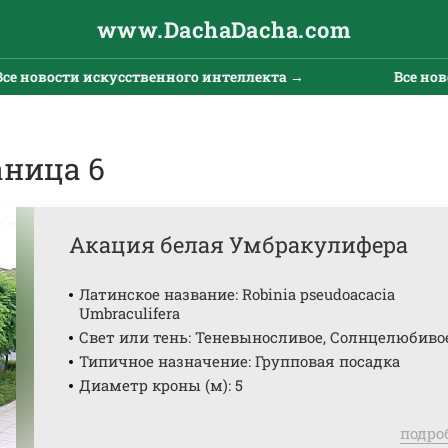
www.DachaDacha.com
сти искусственного интеллекта →
Все новости ис
аница 6
Акация белая Умбракулифера
Латинское название: Robinia pseudoacacia
Umbraculifera
Свет или тень: Теневыносливое, Солнцелюбиво
Типичное назначение: Групповая посадка
Диаметр кроны (м): 5
подро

------------------------------------------------------------

Your reply should be nothing but the lines from the one containing "Типичное назначение: Групповая посадка" through the last line above, copied exactly; please include both ends.

Типичное назначение: Групповая посадка
Диаметр кроны (м): 5
подро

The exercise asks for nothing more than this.